Question is, do I disclose what (little) expenses I have as "estimated" or should I just check the "proposed needs" box and state what my expenses were (or 1/2 of them) before separation?I should also ask in regards to income - is all income earned outside of a 'job' considered 'self employment' income? I mean, I don't have a job so don't earn W-2s. Any money I do earn now is by doing whatever odd jobs come my way that I'm able to do (house sitting, running errands for people, cleaning homes, gardening, etc). It's not much and it's almost always in cash. (tho i do put in the bank). on the fl-150 it says to attach a P&L for self-employed, but does that apply to my situation? (I currently make less than $3k a year.) Should I just attach bank statements instead and just write where the cash deposited came from????
A few suggestions:
1. If your estimated expenses are low now and are below your needs and your marital standard of living, you should fill out page 3 showing your proposed needs, rather than your actual expenses. You can also if helpful to you fill out a separate attachment showing your current expenses and your expenses during marriage. No reason to limit yourself to a single "page 3".
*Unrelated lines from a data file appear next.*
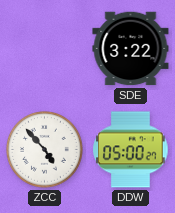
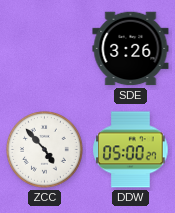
SDE: 3:22 -> 3:26
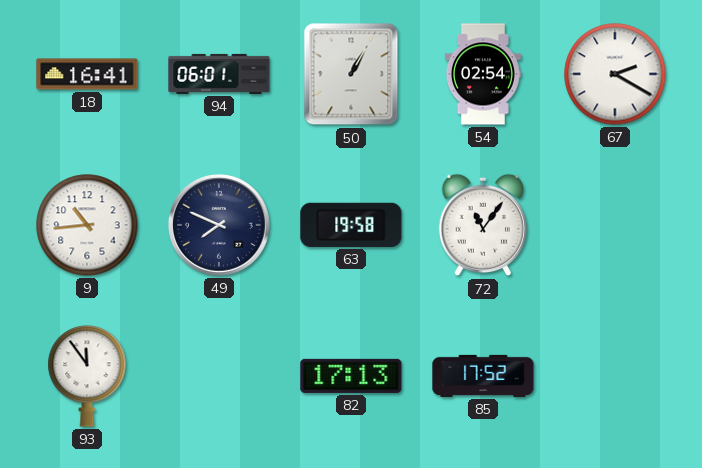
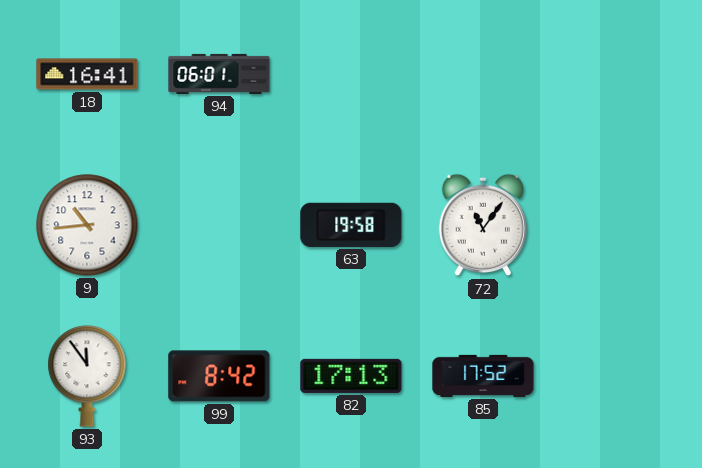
50: 1:05 -> none
54: 02:54 -> none
67: 2:20 -> none
49: 7:49 -> none
99: none -> 8:42
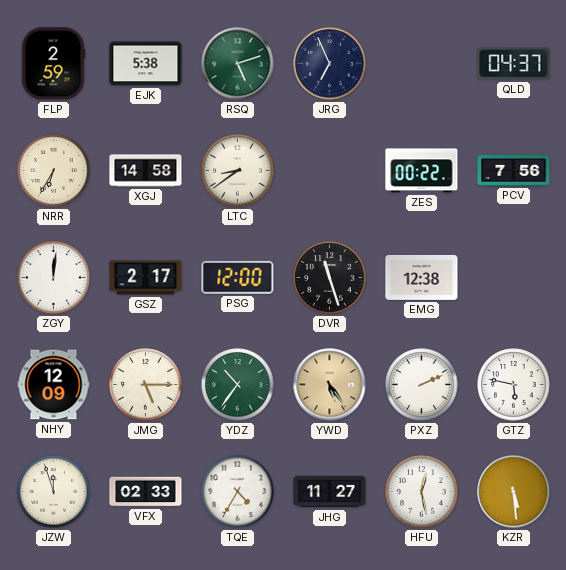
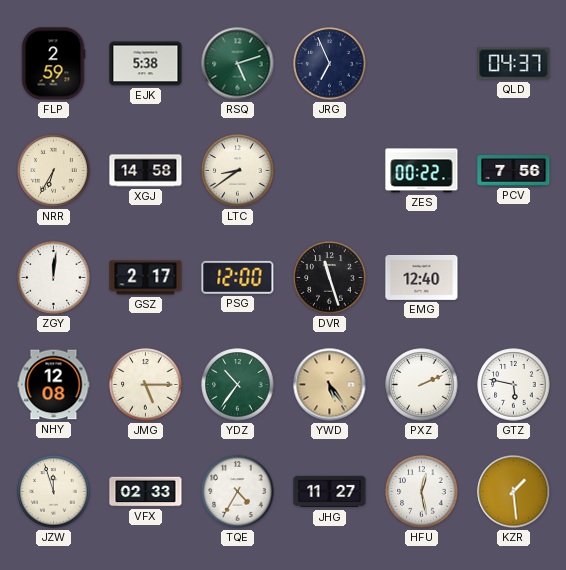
EMG: 12:38 -> 12:40
NHY: 12:09 -> 12:08
KZR: 5:29 -> 1:29
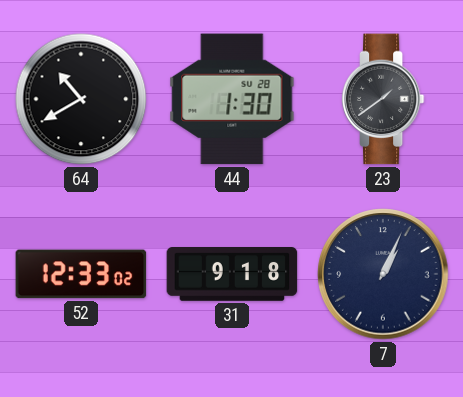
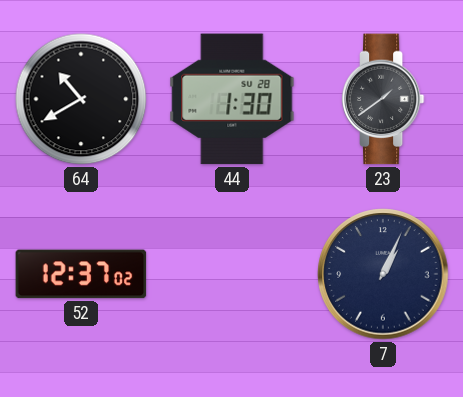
52: 12:33 -> 12:37
31: 9:18 -> none
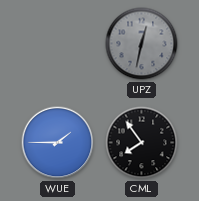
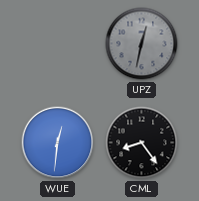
WUE: 1:45 -> 12:31
CML: 7:54 -> 8:24
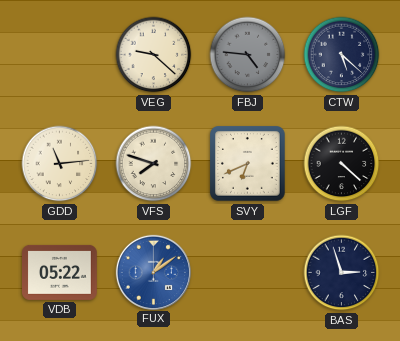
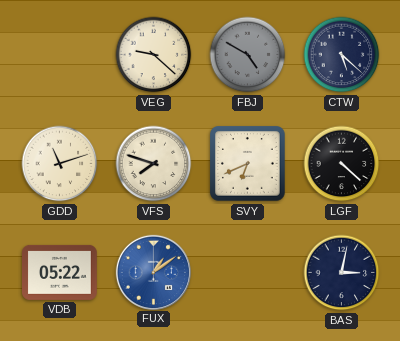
FBJ: 4:46 -> 4:50
GDD: 11:14 -> 11:12
BAS: 2:57 -> 3:02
2. For your income, self-employment seems the best way to describe it. It is most important that you accurately and completely disclose your income from all sources and that you attempt in good faith to complete the Income and Expense declaration accurately. Lean towards over-disclosure when in doubt.
I'd consider also hiring an experienced family law attorney to assist you and perhaps seeking attorney's fees from your former spouse if they have better ability to pay attorney's fees than you. This will help you get the assistance you need.
This post asks great questions and the time needed to respond accurately and fairly will probably make it impossible to get a full and fair response. I suggest that you invest in some time with an attorney to make sure this is done correctly.